Keeping a track on leptomeningeal disease in non–small cell lung cancer: A single-institution experience with CNSideTM

Abstract

Abstract Background Leptomeningeal disease (LMD) is a devastating complication for patients with advanced cancer. Diagnosis and monitoring the response to therapy remains challenging due to limited sensitivity and specificity of standard-of-care (SOC) diagnostic modalities, including cerebrospinal fluid (CSF) cytology, MRI, and clinical evaluation. These hindrances contribute to the poor survival of LMD patients. CNSide is a CLIA-validated test that detects and characterizes CSF-derived tumor cells and cell-free (cf) DNA. We performed a retrospective analysis on the utility of CNSide to analyze CSF obtained from advanced non–small cell lung cancer (aNSCLC) patients with suspected LMD treated at the Huntsman Cancer Institute in Salt Lake City, UT. Methods CNSide was used to evaluate CSF from 15 patients with aNSCLC. CSF tumor cell quantification was performed throughout treatment for 5 patients.
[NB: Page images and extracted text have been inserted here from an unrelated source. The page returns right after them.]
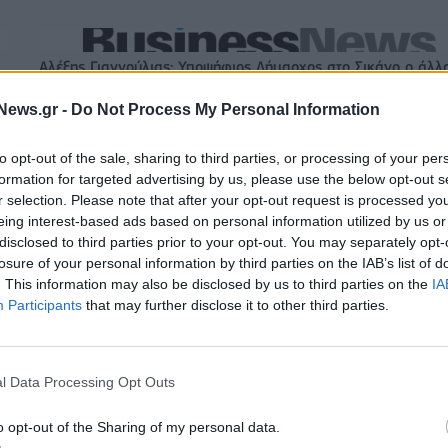
Αλέξης Γιαννούλιας: Υποψήφιος Δήμαρχος στο Σικάγο ο άλλ
παίκτης του Πανιώνιου
News.gr -
Do Not Process My Personal Information
to opt-out of the sale, sharing to third parties, or processing of your per
ξαγοράζει το 75% των
ΔΕΗ: Ισχυρή ανάπτυξη στο α΄ εξάμη
formation for targeted advertising by us, please use the below opt-out s
LIS – Στρατηγική
2026 με προσαρμοσμένο EBITDA στα
r selection. Please note that after your opt-out request is processed y
 Motor Oil
δισ. ευρώ
eing interest-based ads based on personal information utilized by us or
disclosed to third parties prior to your opt-out. You may separately opt-
losure of your personal information by third parties on the IAB’s list of
. This information may also be disclosed by us to third parties on the
IA
IAB Hellas: Νέα Διοικούσα Επιτροπή και νέο Διοικητικό Συμβ
- Πρόεδρος ο Γαληνός Γιαγλής
Participants
that may further disclose it to other third parties.
l Data Processing Opt Outs
 75 εκατ. δολάρια στην
Το FIAT 500 Hybrid τώρα από 18.99
ευρώ
o opt-out of the Sharing of my personal data.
CSF tumor cells and cfDNA were characterized for actionable mutations. Results In LMD-positive patients, CNSide detected CSF tumor cells in 88% (22/25) samples versus 40% (10/25) for cytology (matched samples). CSF tumor cell numbers tracked response to therapy in 5 patients where CNSide was used to quantify tumor cells throughout treatment. In 75% (9/12) of the patients, genetic alterations were detected in CSF, with the majority representing gene mutations and amplifications with therapeutic potential. The median survival for LMD patients was 16.1 m (5.2-NR). Conclusions We show that CNSide can supplement the management of LMD in conjunction with SOC methods for the diagnosis, monitoring response to therapy, and identifying actionable mutations unique to the CSF in patients with LMD.